What to return is the tail of the data, from the line that contains "[combobox] (592, 86)" down to the last line, copied exactly.

***** GIVEN DATA

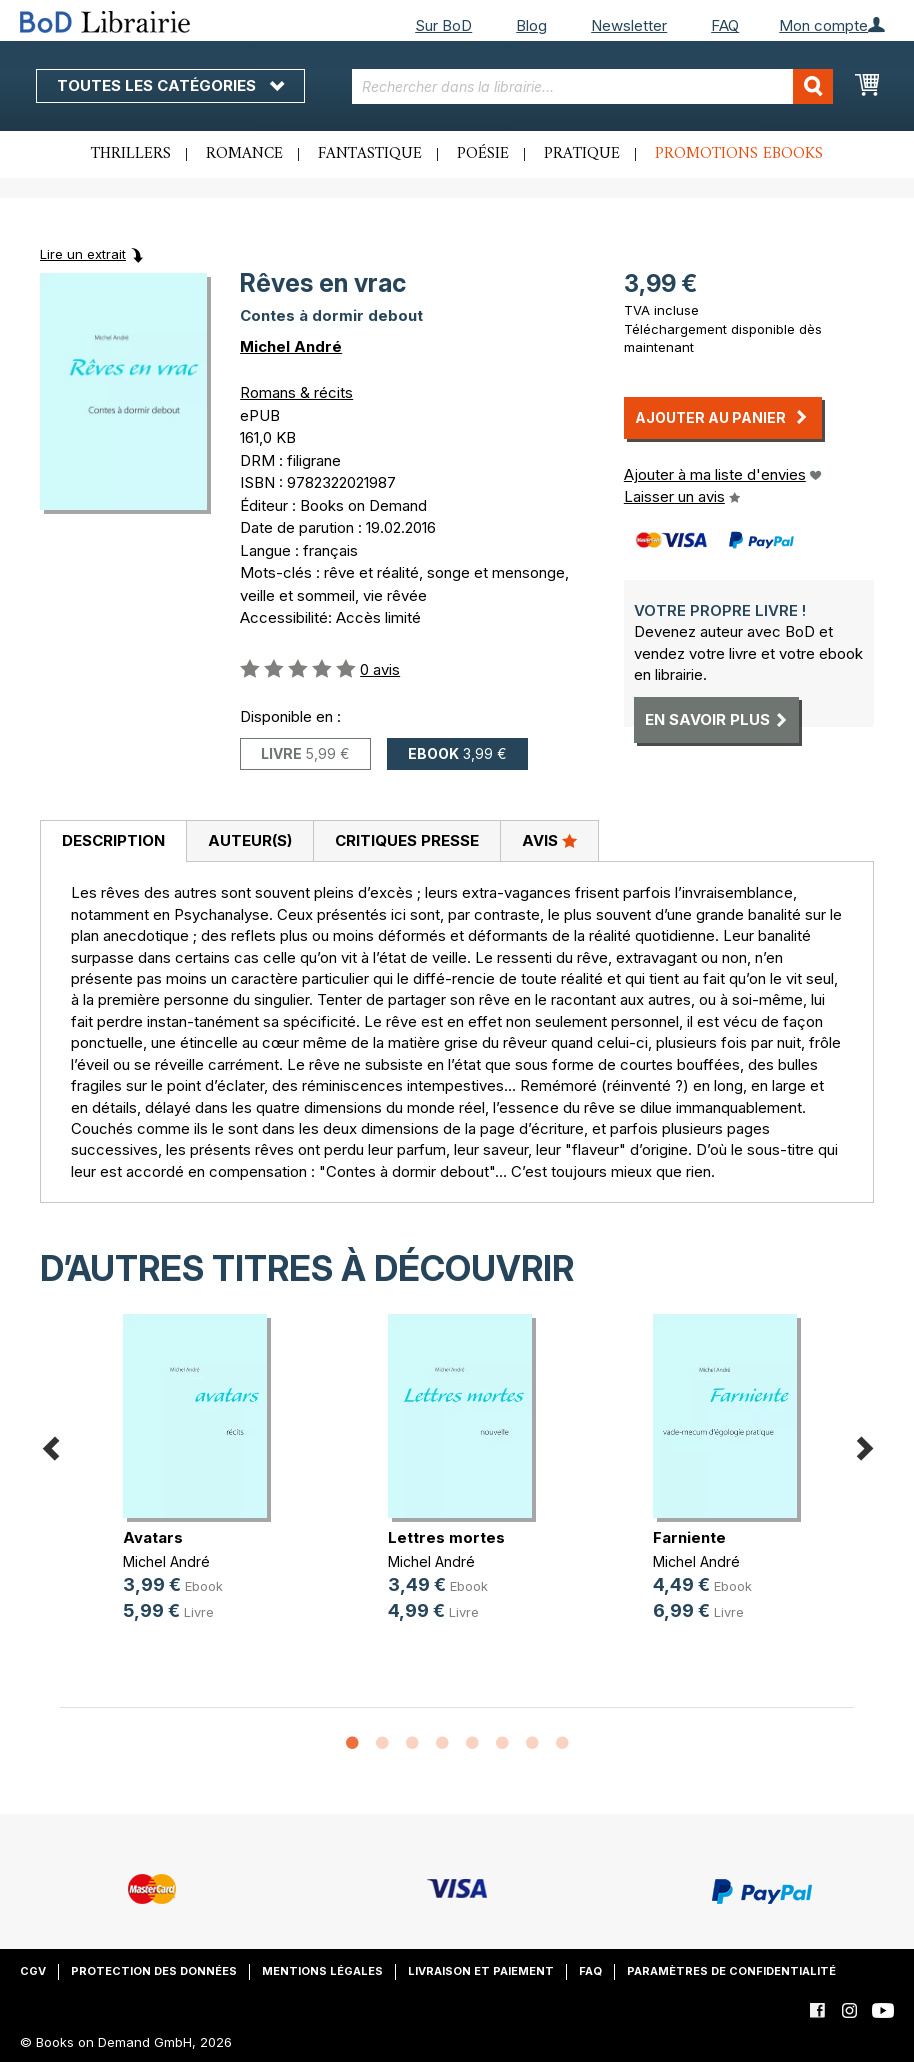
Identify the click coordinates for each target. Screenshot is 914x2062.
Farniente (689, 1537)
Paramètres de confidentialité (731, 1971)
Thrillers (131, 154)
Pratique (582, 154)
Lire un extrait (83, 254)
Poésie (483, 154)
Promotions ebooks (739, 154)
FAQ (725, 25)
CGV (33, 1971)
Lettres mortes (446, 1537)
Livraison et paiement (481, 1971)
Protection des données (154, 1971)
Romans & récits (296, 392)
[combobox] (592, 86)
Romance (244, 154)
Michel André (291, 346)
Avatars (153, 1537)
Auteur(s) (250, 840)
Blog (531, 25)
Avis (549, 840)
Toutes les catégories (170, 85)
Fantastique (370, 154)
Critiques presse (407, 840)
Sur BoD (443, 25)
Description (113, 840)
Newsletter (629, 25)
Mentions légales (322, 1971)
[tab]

**********

• _ANSWER SPACE_:
[combobox] (592, 86)
Romance (244, 154)
Michel André (291, 346)
Avatars (153, 1537)
Auteur(s) (250, 840)
Blog (531, 25)
Avis (549, 840)
Toutes les catégories (170, 85)
Fantastique (370, 154)
Critiques presse (407, 840)
Sur BoD (443, 25)
Description (113, 840)
Newsletter (629, 25)
Mentions légales (322, 1971)
[tab]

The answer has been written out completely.